> WHAT THE TASK ASKS
Copying task for the records below: reproduce each one exactly and drop the pictures.

(Transcribed page contents)
⁂

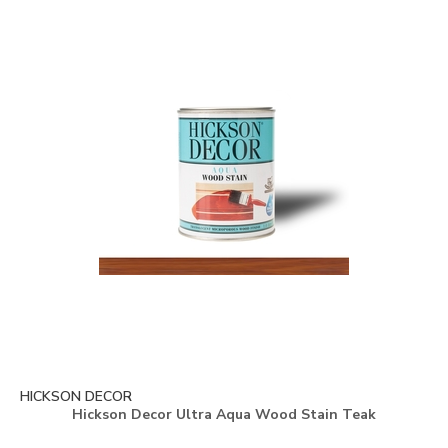
HICKSON DECOR
Hickson Decor Ultra Aqua Wood Stain Teak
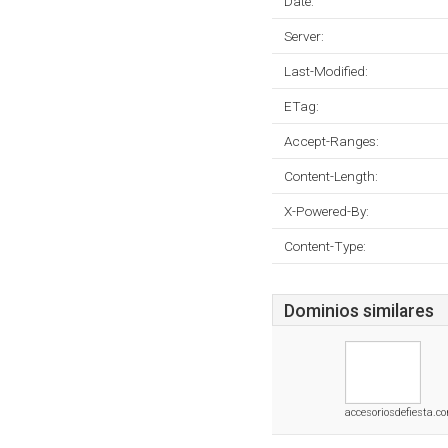
Date:
Server:
Last-Modified:
ETag:
Accept-Ranges:
Content-Length:
X-Powered-By:
Content-Type:
Dominios similares
accesoriosdefiesta.c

⁂

> RESULT
HICKSON DECOR
Hickson Decor Ultra Aqua Wood Stain Teak
Date:
Server:
Last-Modified:
ETag:
Accept-Ranges:
Content-Length:
X-Powered-By:
Content-Type:
Dominios similares
accesoriosdefiesta.c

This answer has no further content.